I Profess
There are times when I question my career path as an IT professional. Times that I wonder why I keep allowing myself to be assigned to yet another enterprise information technology project or support team and have to digest another series of system architecture documents and a six month history of service desk tickets, only to then sit and wait for something to go wrong so I can fix it.
While I wait for it something to break I drink coffee, or have regrets about why I didn't become a bagel baker or a music director or some other job that from a distance seems to be more rewarding. Sometimes I go to the bathroom, even though I don't really need to go right that moment. That scenario occurred today, when I could only handle reading software administration guides for so many consecutive hours. Afterwards, I washed my hands and silently questioned my reflection in the mirror, "Why do you even want to be an IT professional?"

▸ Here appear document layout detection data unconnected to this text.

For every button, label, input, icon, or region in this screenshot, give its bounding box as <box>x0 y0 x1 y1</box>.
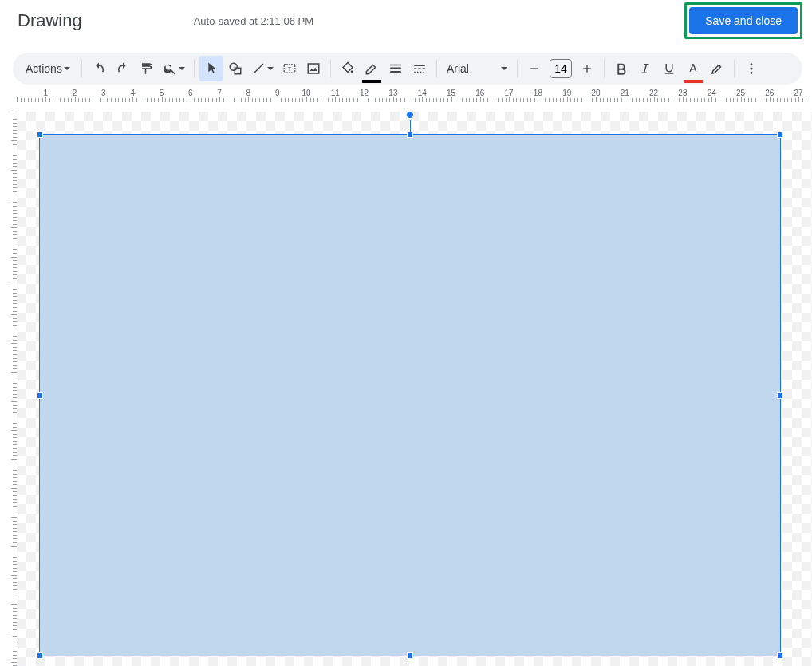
zoom-menu[interactable] <box>159 56 189 81</box>
canvas[interactable] <box>17 112 812 666</box>
image-icon <box>306 61 321 76</box>
svg-rect-7 <box>390 68 401 69</box>
underline-icon <box>662 61 676 76</box>
separator <box>517 60 518 77</box>
border-dash-button[interactable] <box>408 56 432 81</box>
line-dash-icon <box>412 61 427 76</box>
svg-rect-10 <box>530 68 538 69</box>
border-weight-button[interactable] <box>384 56 408 81</box>
cursor-icon <box>204 61 219 76</box>
save-highlight: Save and close <box>684 2 802 39</box>
autosave-status: Auto-saved at 2:11:06 PM <box>194 15 313 27</box>
resize-handle-tr[interactable] <box>777 132 783 138</box>
svg-rect-4 <box>308 64 319 73</box>
caret-down-icon <box>179 67 185 70</box>
font-size-control <box>522 56 599 81</box>
line-icon <box>251 61 266 76</box>
font-size-increase[interactable] <box>575 56 599 81</box>
textbox-icon: T <box>282 61 297 76</box>
resize-handle-br[interactable] <box>777 652 783 659</box>
actions-menu[interactable]: Actions <box>19 56 77 81</box>
resize-handle-tl[interactable] <box>37 132 43 138</box>
text-color-button[interactable] <box>681 56 705 81</box>
page-title: Drawing <box>18 10 82 31</box>
resize-handle-tc[interactable] <box>407 132 413 138</box>
selected-rectangle-shape[interactable] <box>39 134 781 656</box>
separator <box>734 60 735 77</box>
minus-icon <box>528 62 541 75</box>
shapes-icon <box>228 61 242 76</box>
font-size-input[interactable] <box>550 59 572 78</box>
bold-button[interactable] <box>609 56 633 81</box>
toolbar: Actions T Arial <box>13 53 802 85</box>
redo-button[interactable] <box>111 56 135 81</box>
svg-rect-1 <box>235 68 241 74</box>
more-vert-icon <box>744 61 759 76</box>
actions-label: Actions <box>26 62 62 75</box>
italic-button[interactable] <box>633 56 657 81</box>
separator <box>194 60 195 77</box>
svg-point-13 <box>750 63 752 65</box>
fill-color-button[interactable] <box>336 56 360 81</box>
undo-icon <box>92 61 106 76</box>
svg-point-5 <box>351 70 353 73</box>
resize-handle-bc[interactable] <box>407 652 413 659</box>
fill-icon <box>341 61 355 76</box>
svg-rect-8 <box>390 71 401 73</box>
line-weight-icon <box>388 61 403 76</box>
shape-menu[interactable] <box>223 56 247 81</box>
caret-down-icon <box>64 67 70 70</box>
save-and-close-button[interactable]: Save and close <box>689 7 798 34</box>
more-options-button[interactable] <box>739 56 763 81</box>
underline-button[interactable] <box>657 56 681 81</box>
font-family-select[interactable]: Arial <box>442 56 512 81</box>
svg-point-14 <box>750 68 752 70</box>
resize-handle-ml[interactable] <box>37 392 43 399</box>
border-color-button[interactable] <box>360 56 384 81</box>
svg-point-15 <box>750 72 752 74</box>
separator <box>604 60 605 77</box>
zoom-icon <box>163 61 177 76</box>
line-menu[interactable] <box>247 56 278 81</box>
horizontal-ruler: 1234567891011121314151617181920212223242… <box>17 88 812 102</box>
resize-handle-mr[interactable] <box>777 392 783 399</box>
plus-icon <box>581 62 593 75</box>
resize-handle-bl[interactable] <box>37 652 43 659</box>
undo-button[interactable] <box>87 56 111 81</box>
paint-roller-icon <box>140 61 154 76</box>
text-color-icon <box>686 61 700 76</box>
caret-down-icon <box>267 67 274 70</box>
font-size-decrease[interactable] <box>522 56 546 81</box>
svg-point-0 <box>230 63 237 70</box>
paint-format-button[interactable] <box>135 56 159 81</box>
bold-icon <box>614 61 629 76</box>
highlighter-icon <box>710 61 724 76</box>
font-family-label: Arial <box>447 62 469 75</box>
highlight-color-button[interactable] <box>705 56 729 81</box>
rotation-handle[interactable] <box>406 111 414 119</box>
svg-rect-12 <box>586 65 587 72</box>
redo-icon <box>116 61 130 76</box>
separator <box>436 60 437 77</box>
vertical-ruler <box>0 112 17 666</box>
caret-down-icon <box>501 67 507 70</box>
svg-rect-6 <box>390 65 401 66</box>
image-button[interactable] <box>302 56 325 81</box>
svg-rect-9 <box>414 65 425 67</box>
separator <box>81 60 82 77</box>
svg-text:T: T <box>288 65 292 73</box>
select-tool[interactable] <box>199 56 223 81</box>
separator <box>330 60 331 77</box>
italic-icon <box>638 61 652 76</box>
pencil-icon <box>365 61 379 76</box>
textbox-button[interactable]: T <box>278 56 302 81</box>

I turned to dry my hands under the automatic hand-dryer. The sensor didn't work and no hot air came out. Purely on instinct I flicked the power switch off, waited a few seconds and flicked it back on again. Warm air commenced blowing against my skin, and I remembered, I didn't choose the IT life. The IT life chose me.
Comments
I have to say, this entry kinda resonated with me. Why on earth am I an IT professional? It's a shitty career sometimes. Most of the time.
Maybe I'm just bitter that I'm constrained by Change Control.